The snapping turtle has adapted to be as free moving as an animal with a shell can be. There are two parts to a turtle’s shell: the carapace or the top part and the plastron, which is underneath. The plastron of a snapping turtle is much smaller than in other turtles and is barley connected to the carapace. This means Snapping turtles cannot hide as well in their shells, but it gives them much better mobility and that mobility makes them extremely durable. Snapping turtles are mainly aquatic and the majority of their lives in ponds, creeks or swamps, but they can readily adapt to a wide variety of habitats and are found practically in any permanent or semi-permanent non-moving or slow-moving body of water.  Snapping turtles can go for up to 2 weeks without water, which enables them to make long overland migrations, or to swim in the ocean. They can even live in salt water or brackish water but have to periodically return to fresh water to rehydrate. Snapping turtles are one of the few species, which can also live in significantly polluted habitats, including sewer systems. In northern climates, as long as the water depth is great enough to allow them to hibernate below the ice, and cover or camouflage is available, they will thrive. The turtle’s range and flexibility allows it to survive crises in certain climates, where animals that have small ranges would die if their environment were in crisis.

The snapper is no stranger to stress and it is a shining example of how many successful species have developed “backup systems” for their major biological needs. In the case of the snapping turtle they hibernate in the winter in shallow water, buried in the mud in places, which do not freeze. During hibernation the turtle’s body temperature drops to about 34°F. During this time the turtles hardly move, and remarkably do not breathe for more than six months while ice covers their hibernating site. During hibernation snapping turtles can get oxygen by allowing gas exchange to take place through the membranes of their mouth and throat when they push their heads above the mud - extra pulmonary respiration. The snapping turtle’s remarkable ability to last months without taking a breath of air as given it an innate advantage over many other creatures trying to survive the winter in climates as variable as Florida and Canada.

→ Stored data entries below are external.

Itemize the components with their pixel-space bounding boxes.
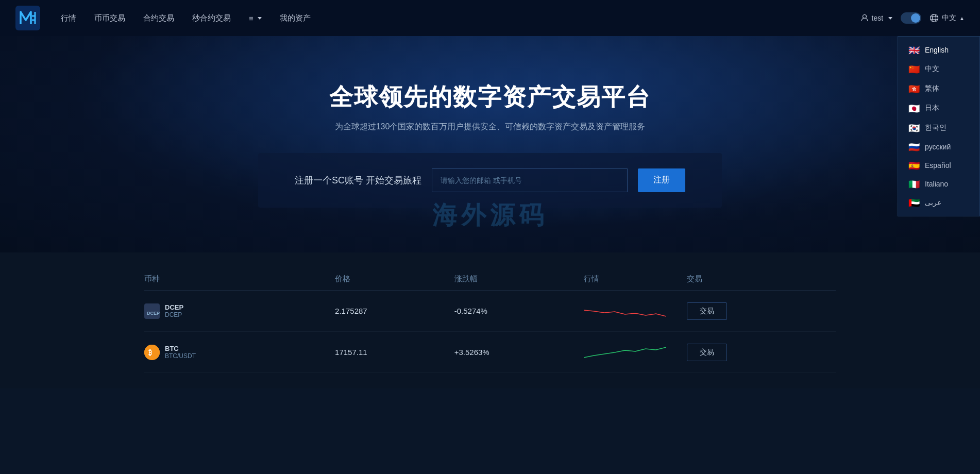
- trade-cell-btc: 交易: [687, 332, 836, 373]
- flag-zh: 🇨🇳: [908, 65, 920, 73]
- toggle-knob: [911, 13, 920, 23]
- market-section: 币种 价格 涨跌幅 行情 交易 DCEP: [0, 252, 980, 388]
- register-button[interactable]: 注册: [638, 168, 685, 192]
- mini-chart-btc: [584, 341, 666, 362]
- col-trade: 交易: [687, 268, 836, 291]
- nav-second-contract[interactable]: 秒合约交易: [192, 13, 231, 23]
- price-dcep: 2.175287: [335, 291, 454, 332]
- col-price: 价格: [335, 268, 454, 291]
- nav-my-assets[interactable]: 我的资产: [280, 13, 311, 23]
- register-input[interactable]: [432, 168, 628, 192]
- nav-coin-trade[interactable]: 币币交易: [94, 13, 125, 23]
- language-dropdown: 🇬🇧 English 🇨🇳 中文 🇭🇰 繁体 🇯🇵 日本 🇰🇷 한국인 🇷🇺 р…: [898, 36, 980, 216]
- table-row: ₿ BTC BTC/USDT 17157.11 +3.5263%: [144, 332, 836, 373]
- user-arrow-icon: [888, 17, 892, 20]
- coin-name-dcep: DCEP DCEP: [165, 303, 183, 318]
- lang-label-ja: 日本: [925, 104, 939, 113]
- nav-right: test 中文 ▲: [860, 12, 965, 24]
- nav-more[interactable]: ≡: [249, 14, 262, 23]
- hero-subtitle: 为全球超过130个国家的数百万用户提供安全、可信赖的数字资产交易及资产管理服务: [335, 122, 646, 132]
- col-market: 行情: [584, 268, 687, 291]
- flag-es: 🇪🇸: [908, 161, 920, 170]
- trade-button-dcep[interactable]: 交易: [687, 302, 727, 320]
- market-table: 币种 价格 涨跌幅 行情 交易 DCEP: [144, 268, 836, 373]
- nav-links: 行情 币币交易 合约交易 秒合约交易 ≡ 我的资产: [61, 13, 860, 23]
- user-section[interactable]: test: [860, 14, 893, 22]
- flag-zh-tw: 🇭🇰: [908, 84, 920, 93]
- lang-label-ko: 한국인: [925, 123, 947, 132]
- lang-label-ar: عربى: [925, 198, 941, 207]
- table-header-row: 币种 价格 涨跌幅 行情 交易: [144, 268, 836, 291]
- coin-pair-dcep: DCEP: [165, 311, 183, 318]
- lang-arrow-icon: ▲: [959, 15, 965, 21]
- hero-section: 全球领先的数字资产交易平台 为全球超过130个国家的数百万用户提供安全、可信赖的…: [0, 36, 980, 252]
- lang-label-es: Español: [925, 161, 951, 170]
- change-btc: +3.5263%: [454, 332, 584, 373]
- nav-contract-trade[interactable]: 合约交易: [143, 13, 174, 23]
- register-label: 注册一个SC账号 开始交易旅程: [295, 174, 421, 187]
- nav-market[interactable]: 行情: [61, 13, 76, 23]
- hero-title: 全球领先的数字资产交易平台: [329, 81, 651, 113]
- lang-item-es[interactable]: 🇪🇸 Español: [898, 156, 979, 175]
- lang-item-it[interactable]: 🇮🇹 Italiano: [898, 175, 979, 193]
- col-coin: 币种: [144, 268, 335, 291]
- trade-button-btc[interactable]: 交易: [687, 344, 727, 361]
- svg-text:DCEP: DCEP: [147, 311, 160, 316]
- svg-point-8: [144, 345, 160, 360]
- coin-pair-btc: BTC/USDT: [165, 352, 196, 360]
- language-selector[interactable]: 中文 ▲: [930, 13, 965, 23]
- flag-ko: 🇰🇷: [908, 124, 920, 132]
- lang-item-ja[interactable]: 🇯🇵 日本: [898, 98, 979, 118]
- coin-name-btc: BTC BTC/USDT: [165, 345, 196, 360]
- lang-label-it: Italiano: [925, 180, 948, 188]
- table-row: DCEP DCEP DCEP 2.175287 -0.5274%: [144, 291, 836, 332]
- change-dcep: -0.5274%: [454, 291, 584, 332]
- chart-btc: [584, 332, 687, 373]
- lang-item-en[interactable]: 🇬🇧 English: [898, 41, 979, 59]
- flag-ru: 🇷🇺: [908, 143, 920, 151]
- lang-label-en: English: [925, 46, 949, 54]
- user-name: test: [872, 14, 884, 22]
- logo[interactable]: [15, 6, 40, 30]
- lang-item-zh[interactable]: 🇨🇳 中文: [898, 59, 979, 79]
- globe-icon: [930, 13, 939, 23]
- register-section: 注册一个SC账号 开始交易旅程 注册: [258, 153, 722, 208]
- flag-ar: 🇦🇪: [908, 198, 920, 207]
- lang-item-zh-tw[interactable]: 🇭🇰 繁体: [898, 79, 979, 98]
- lang-label-zh-tw: 繁体: [925, 84, 939, 93]
- navbar: 行情 币币交易 合约交易 秒合约交易 ≡ 我的资产 test: [0, 0, 980, 36]
- coin-cell-btc: ₿ BTC BTC/USDT: [144, 332, 335, 373]
- lang-item-ko[interactable]: 🇰🇷 한국인: [898, 118, 979, 138]
- chart-dcep: [584, 291, 687, 332]
- coin-icon-dcep: DCEP: [144, 303, 160, 319]
- flag-it: 🇮🇹: [908, 180, 920, 188]
- flag-ja: 🇯🇵: [908, 104, 920, 112]
- lang-item-ru[interactable]: 🇷🇺 русский: [898, 138, 979, 156]
- coin-symbol-dcep: DCEP: [165, 303, 183, 311]
- svg-point-2: [931, 14, 938, 22]
- trade-cell-dcep: 交易: [687, 291, 836, 332]
- coin-symbol-btc: BTC: [165, 345, 196, 352]
- price-btc: 17157.11: [335, 332, 454, 373]
- lang-label-ru: русский: [925, 143, 951, 151]
- more-arrow-icon: [258, 17, 262, 20]
- col-change: 涨跌幅: [454, 268, 584, 291]
- user-icon: [860, 14, 869, 22]
- coin-cell-dcep: DCEP DCEP DCEP: [144, 291, 335, 332]
- mini-chart-dcep: [584, 300, 666, 320]
- lang-item-ar[interactable]: 🇦🇪 عربى: [898, 193, 979, 212]
- theme-toggle[interactable]: [901, 12, 921, 24]
- coin-icon-btc: ₿: [144, 345, 160, 360]
- flag-en: 🇬🇧: [908, 46, 920, 54]
- svg-point-3: [933, 14, 936, 22]
- lang-label-zh: 中文: [925, 64, 939, 74]
- current-language: 中文: [942, 13, 956, 23]
- svg-text:₿: ₿: [148, 349, 152, 357]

The snapping turtle’s amazing staying power is what inspired me to write this piece, and it has given me new perspective on our own survival as a species. Let’s take one brief moment to look at the way humans have evolved through the same standards. Here’s how I would assess our chances of survival…

1.     Be small so you don’t need a lot of resources. Nope

2.     Reproduce quickly. Nope

3.     Don’t be a picky eater. Yep

4.     Be highly mobile and flexible about where you can live. Yep

5.     Don’t be fragile under stress. Have a deep bag of survival tricks and backup systems. Yep


We’ve got three out of 5 covered pretty well, but that we are sure out running our resources, so I can’t have confidence in that area. And our slow reproduction is just something we are stuck with. So my advice (if anyone is listening) is for us to take a few pages from the snapping turtles play book and start living more within our means when it comes to resources. The snapping turtle has met all the criteria needed to be successful and survive, but he question on the table now is; Can we?